### Given records
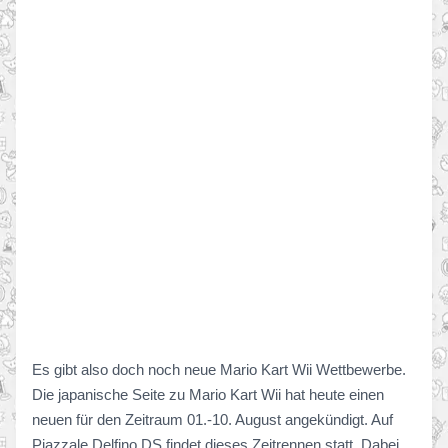
Es gibt also doch noch neue Mario Kart Wii Wettbewerbe.
Die japanische Seite zu Mario Kart Wii hat heute einen
neuen für den Zeitraum 01.-10. August angekündigt. Auf
Piazzale Delfino DS findet dieses Zeitrennen statt. Dabei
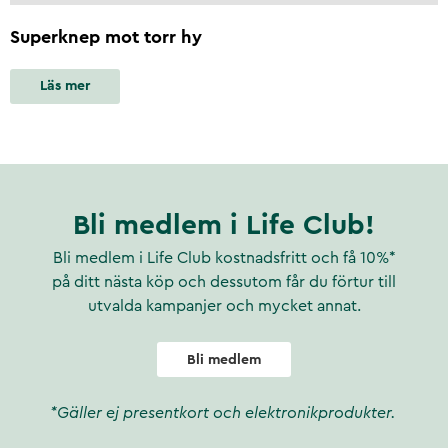
Superknep mot torr hy
Läs mer
Bli medlem i Life Club!
Bli medlem i Life Club kostnadsfritt och få 10%*
på ditt nästa köp och dessutom får du förtur till
utvalda kampanjer och mycket annat.
Bli medlem
*Gäller ej presentkort och elektronikprodukter.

### What you will do
The required output is the exact sequence of lines from the one containing "Bli medlem i Life Club kostnadsfritt" through the end of the listing, both endpoints included.

### Exercise response
Bli medlem i Life Club kostnadsfritt och få 10%*
på ditt nästa köp och dessutom får du förtur till
utvalda kampanjer och mycket annat.
Bli medlem
*Gäller ej presentkort och elektronikprodukter.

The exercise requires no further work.